The money to seed the accounts and match contributions comes from different sources depending on the plan. In some cases, private foundations or companies provide the money. In San Francisco and elsewhere, it comes directly from the government.
The accounts’ value is about more than money, however. The high costs of some selective schools can scare high-achieving low-income students from applying even if they might be accepted and receive generous financial aid, research shows. A college savings plan can counteract that, according to Lewis, because families begin planning sooner, and even relatively small assets increase a child’s likelihood of graduating from college.
“When you see other people investing in your education, that brings the idea of college to the front of your mind,” Lewis said.
Wabash’s program builds on those ideas. County educators regularly discuss college readiness during the school day and savings accounts with their parents at events like the open house Gardner attended.
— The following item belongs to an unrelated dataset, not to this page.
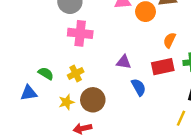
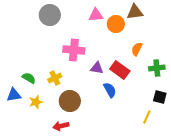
pink cross: (80, 33) -> (74, 50), moved
red rectangle: (163, 67) -> (120, 70), moved, turned 48
yellow star: (66, 102) -> (36, 102), moved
Matching grants, from a coalition of public and private partnerships, encourage students to find “champions”—typically family and friends—to donate to their accounts and offer support.
“We can help build that hope and that identity that people like me can go and do this, even if nobody in my family has gone there before,” said Clint Kugler, CEO of the Wabash County YMCA, which leads the county program in partnership with local schools, companies, faith-based organizations and the Indiana Education Savings Authority, which oversees the state’s 529 program.
In Wabash County—where about one in four people in the workforce has a degree beyond high school—just 6% of students under the age of 18 had signed up for a 529 plan in August 2013, when the program launched, according to data from Upromise, which administered the state’s 529 program at the time. Within days of its introduction, 71% of county students between pre-K and third grade, and 30% of students under 18, had 529 accounts. Over the next two years, the number of 529 accounts nearly tripled.
Programs like Wabash County Promise might also help level the playing field for college graduates, Elliott says. Research shows that low-income students are hurt the most by student debt, which can prevent them from moving out of their parents’ home, buying real estate, starting businesses or just taking a job they’re passionate about, potentially leaving them to struggle with debt when they should be launching careers.
“If you’re trying to create an education system that works as an equalizer, you can’t have the financial aid system destroying some of its ability” to do that, Elliott said.
That is part of the reason Gardner was relieved to find a program that would help her save for her children’s education—Gardner and her husband now have accounts for all four of their children -- in part by matching contributions even if they can only afford to contribute $25 to each account a month.
The family has a combined annual household income of about $45,000, according to Gardner, and is on a strict budget. They’ve skipped vacations to pay her student loans, something she expects will last another 15 years.
“I don’t want my kids to do that,” Gardner said. “I want them to be able to graduate from college and not have as much debt as I did.”